▸ TASK TO COMPLETE
Write the entries out again exactly; any picture among them gets left out.

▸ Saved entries
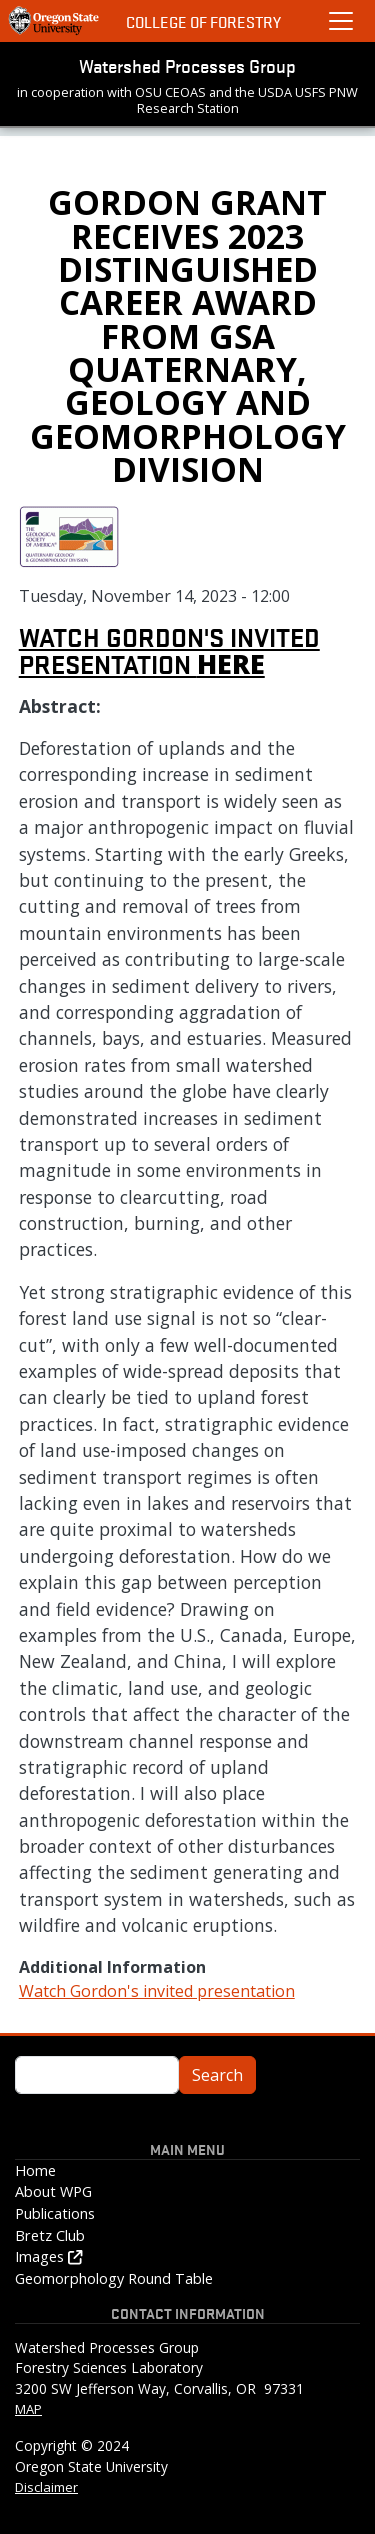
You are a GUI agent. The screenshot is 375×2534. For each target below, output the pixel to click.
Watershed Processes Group (187, 65)
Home (35, 2170)
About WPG (53, 2191)
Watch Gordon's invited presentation (169, 649)
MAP (28, 2409)
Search (217, 2075)
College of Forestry (203, 21)
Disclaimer (46, 2487)
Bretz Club (50, 2235)
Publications (55, 2213)
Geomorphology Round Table (114, 2278)
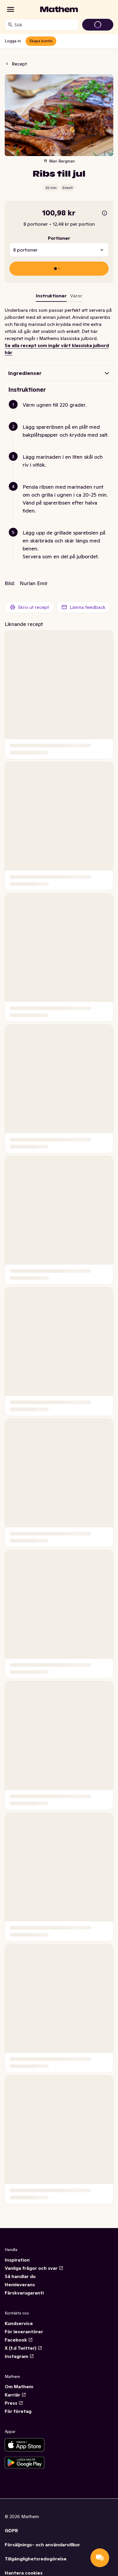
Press (14, 2403)
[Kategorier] (10, 9)
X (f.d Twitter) (23, 2348)
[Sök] (10, 25)
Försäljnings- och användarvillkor (42, 2544)
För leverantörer (24, 2331)
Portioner (59, 238)
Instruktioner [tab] (51, 296)
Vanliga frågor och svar (34, 2268)
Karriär (15, 2395)
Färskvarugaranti (24, 2293)
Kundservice (19, 2323)
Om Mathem (19, 2386)
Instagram (19, 2356)
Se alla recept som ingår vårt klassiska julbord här (57, 348)
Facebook (19, 2340)
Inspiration (17, 2260)
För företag (18, 2411)
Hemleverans (20, 2284)
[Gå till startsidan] (59, 9)
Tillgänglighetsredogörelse (36, 2559)
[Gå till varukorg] (97, 25)
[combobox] (45, 24)
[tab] (76, 297)
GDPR (11, 2530)
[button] (61, 412)
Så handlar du (20, 2276)
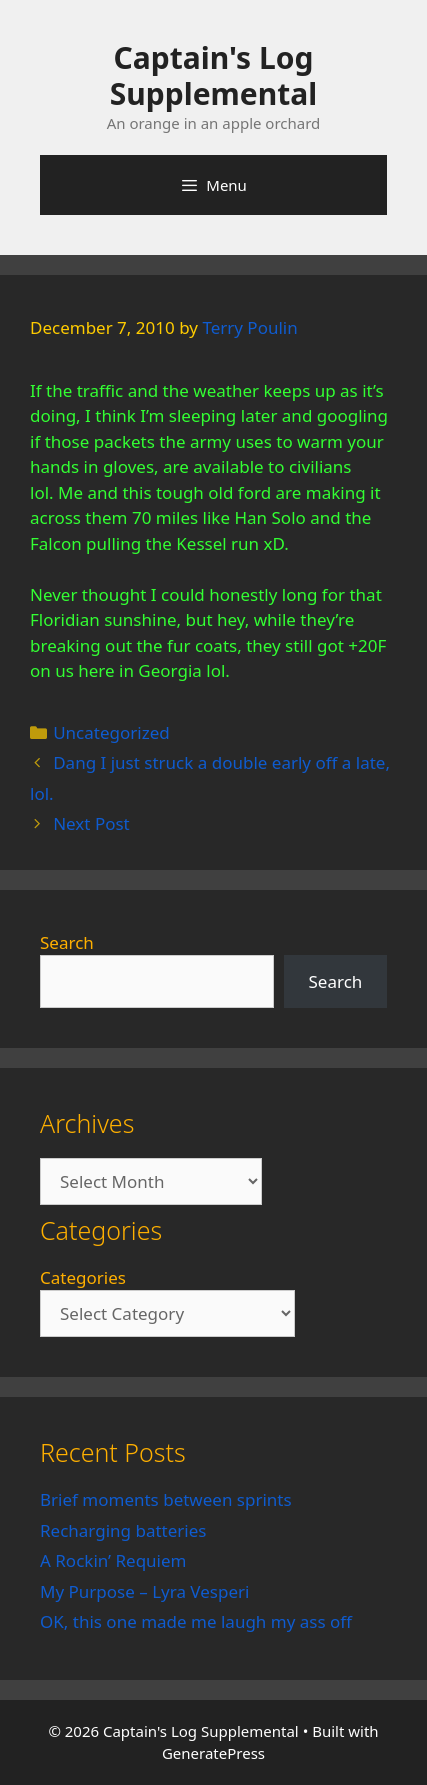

▸ SOLUTION
You are a GUI agent. The screenshot is 375×2534. For each target below, output the pixel to click.
Watershed Processes Group (187, 65)
Home (35, 2170)
About WPG (53, 2191)
Watch Gordon's invited presentation (169, 649)
MAP (28, 2409)
Search (217, 2075)
College of Forestry (203, 21)
Disclaimer (46, 2487)
Bretz Club (50, 2235)
Publications (55, 2213)
Geomorphology Round Table (114, 2278)
Press (14, 2403)
[Kategorier] (10, 9)
X (f.d Twitter) (23, 2348)
[Sök] (10, 25)
Försäljnings- och användarvillkor (42, 2544)
För leverantörer (24, 2331)
Portioner (59, 238)
Instruktioner [tab] (51, 296)
Vanliga frågor och svar (34, 2268)
Karriär (15, 2395)
Färskvarugaranti (24, 2293)
Kundservice (19, 2323)
Om Mathem (19, 2386)
Instagram (19, 2356)
Se alla recept som ingår vårt klassiska julbord här (57, 348)
Facebook (19, 2340)
Inspiration (17, 2260)
För företag (18, 2411)
Hemleverans (20, 2284)
[Gå till startsidan] (59, 9)
Tillgänglighetsredogörelse (36, 2559)
[Gå till varukorg] (97, 25)
[combobox] (45, 24)
[tab] (76, 297)
GDPR (11, 2530)
[button] (61, 412)
Så handlar du (20, 2276)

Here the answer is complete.